◆ **Your goal**
Reproduce every entry below precisely; do not include the pictures.

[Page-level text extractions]
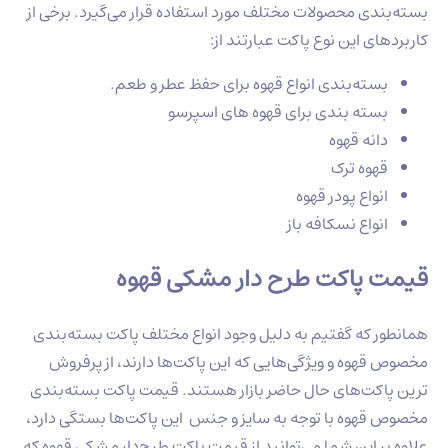
بسته‌بندی محصولات مختلف مورد استفاده قرار می‌گیرد. برخی از
کاربردهای این نوع پاکت عبارتند از:
بسته‌بندی انواع قهوه برای حفظ عطر و طعم.
بسته بندی برای قهوه های اسپرسو
دانه قهوه
قهوه ترک
انواع پودر قهوه
انواع نسکافه باز
قیمت پاکت طرح دار مشکی قهوه
همانطور که گفتیم به دلیل وجود انواع مختلف پاکت بسته‌بندی
مخصوص قهوه و ویژگی‌هایی که این پاکت‌ها دارند، از پرفروش
ترین پاکت‌های حال حاضر بازار هستند. قیمت پاکت بسته‌بندی
مخصوص قهوه با توجه به سایز و جنس این پاکت‌ها بستگی دارد،
علاوه بر این شما می‌توانید از قیمت پاکت طرح‌دار مشکی قهوه که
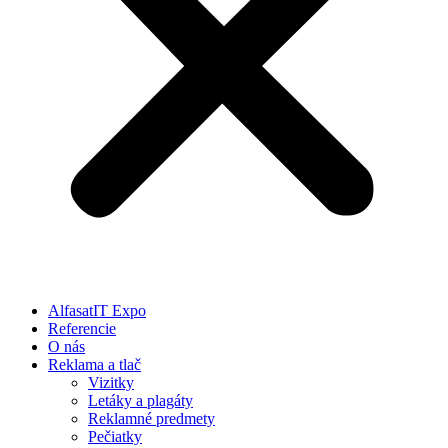
AlfasatIT Expo
Referencie
O nás
Reklama a tlač
Vizitky
Letáky a plagáty
Reklamné predmety
Pečiatky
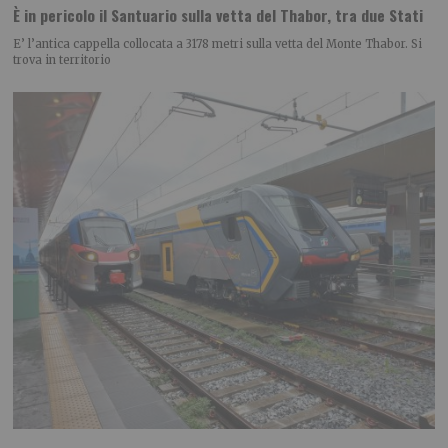
È in pericolo il Santuario sulla vetta del Thabor, tra due Stati
E’ l’antica cappella collocata a 3178 metri sulla vetta del Monte Thabor. Si
trova in territorio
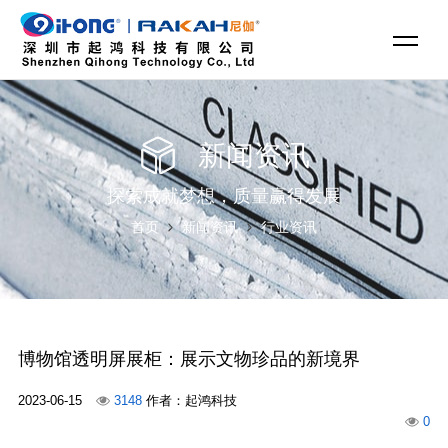
新闻资讯
探索成就梦想，质量赢得发展
首页
新闻资讯
行业资讯
博物馆透明屏展柜：展示文物珍品的新境界
2023-06-15
3148
作者：起鸿科技
0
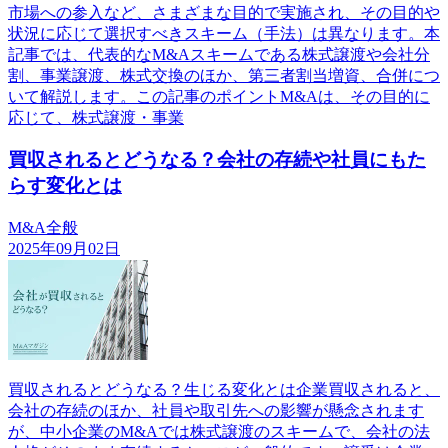
市場への参入など、さまざまな目的で実施され、その目的や
状況に応じて選択すべきスキーム（手法）は異なります。本
記事では、代表的なM&Aスキームである株式譲渡や会社分
割、事業譲渡、株式交換のほか、第三者割当増資、合併につ
いて解説します。この記事のポイントM&Aは、その目的に
応じて、株式譲渡・事業
買収されるとどうなる？会社の存続や社員にもた
らす変化とは
M&A全般
2025年09月02日
買収されるとどうなる？生じる変化とは企業買収されると、
会社の存続のほか、社員や取引先への影響が懸念されます
が、中小企業のM&Aでは株式譲渡のスキームで、会社の法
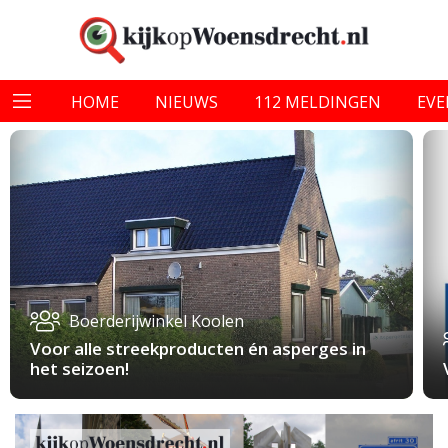
HOME
NIEUWS
112 MELDINGEN
EV
Boerderijwinkel Koolen
Voor alle streekproducten én asperges in
het seizoen!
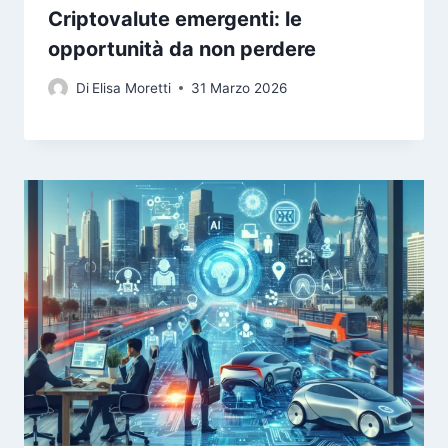
Criptovalute emergenti: le
opportunità da non perdere
Di
Elisa Moretti
31 Marzo 2026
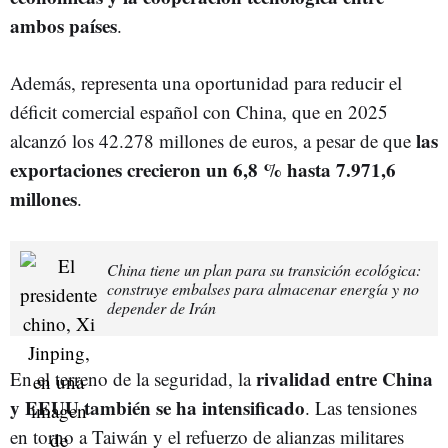
ambos países
.
Además, representa una oportunidad para reducir el
déficit comercial español con China, que en 2025
las
alcanzó los 42.278 millones de euros, a pesar de que
exportaciones crecieron un 6,8 % hasta 7.971,6
millones
.
China tiene un plan para su transición ecológica:
construye embalses para almacenar energía y no
depender de Irán
rivalidad entre China
En el terreno de la seguridad, la
y EEUU también se ha intensificado
. Las tensiones
en torno a Taiwán y el refuerzo de alianzas militares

◆ **Response area**
بسته‌بندی محصولات مختلف مورد استفاده قرار می‌گیرد. برخی از
کاربردهای این نوع پاکت عبارتند از:
بسته‌بندی انواع قهوه برای حفظ عطر و طعم.
بسته بندی برای قهوه های اسپرسو
دانه قهوه
قهوه ترک
انواع پودر قهوه
انواع نسکافه باز
قیمت پاکت طرح دار مشکی قهوه
همانطور که گفتیم به دلیل وجود انواع مختلف پاکت بسته‌بندی
مخصوص قهوه و ویژگی‌هایی که این پاکت‌ها دارند، از پرفروش
ترین پاکت‌های حال حاضر بازار هستند. قیمت پاکت بسته‌بندی
مخصوص قهوه با توجه به سایز و جنس این پاکت‌ها بستگی دارد،
علاوه بر این شما می‌توانید از قیمت پاکت طرح‌دار مشکی قهوه که
AlfasatIT Expo
Referencie
O nás
Reklama a tlač
Vizitky
Letáky a plagáty
Reklamné predmety
Pečiatky
È in pericolo il Santuario sulla vetta del Thabor, tra due Stati
E’ l’antica cappella collocata a 3178 metri sulla vetta del Monte Thabor. Si
trova in territorio
新闻资讯
探索成就梦想，质量赢得发展
首页
新闻资讯
行业资讯
博物馆透明屏展柜：展示文物珍品的新境界
2023-06-15
3148
作者：起鸿科技
0
市場への参入など、さまざまな目的で実施され、その目的や
状況に応じて選択すべきスキーム（手法）は異なります。本
記事では、代表的なM&Aスキームである株式譲渡や会社分
割、事業譲渡、株式交換のほか、第三者割当増資、合併につ
いて解説します。この記事のポイントM&Aは、その目的に
応じて、株式譲渡・事業
買収されるとどうなる？会社の存続や社員にもた
らす変化とは
M&A全般
2025年09月02日
買収されるとどうなる？生じる変化とは企業買収されると、
会社の存続のほか、社員や取引先への影響が懸念されます
が、中小企業のM&Aでは株式譲渡のスキームで、会社の法
HOME
NIEUWS
112 MELDINGEN
EV
Boerderijwinkel Koolen
Voor alle streekproducten én asperges in
het seizoen!
Criptovalute emergenti: le
opportunità da non perdere
Di
Elisa Moretti
31 Marzo 2026
ambos países
.
Además, representa una oportunidad para reducir el
déficit comercial español con China, que en 2025
las
alcanzó los 42.278 millones de euros, a pesar de que
exportaciones crecieron un 6,8 % hasta 7.971,6
millones
.
China tiene un plan para su transición ecológica:
construye embalses para almacenar energía y no
depender de Irán
rivalidad entre China
En el terreno de la seguridad, la
y EEUU también se ha intensificado
. Las tensiones
en torno a Taiwán y el refuerzo de alianzas militares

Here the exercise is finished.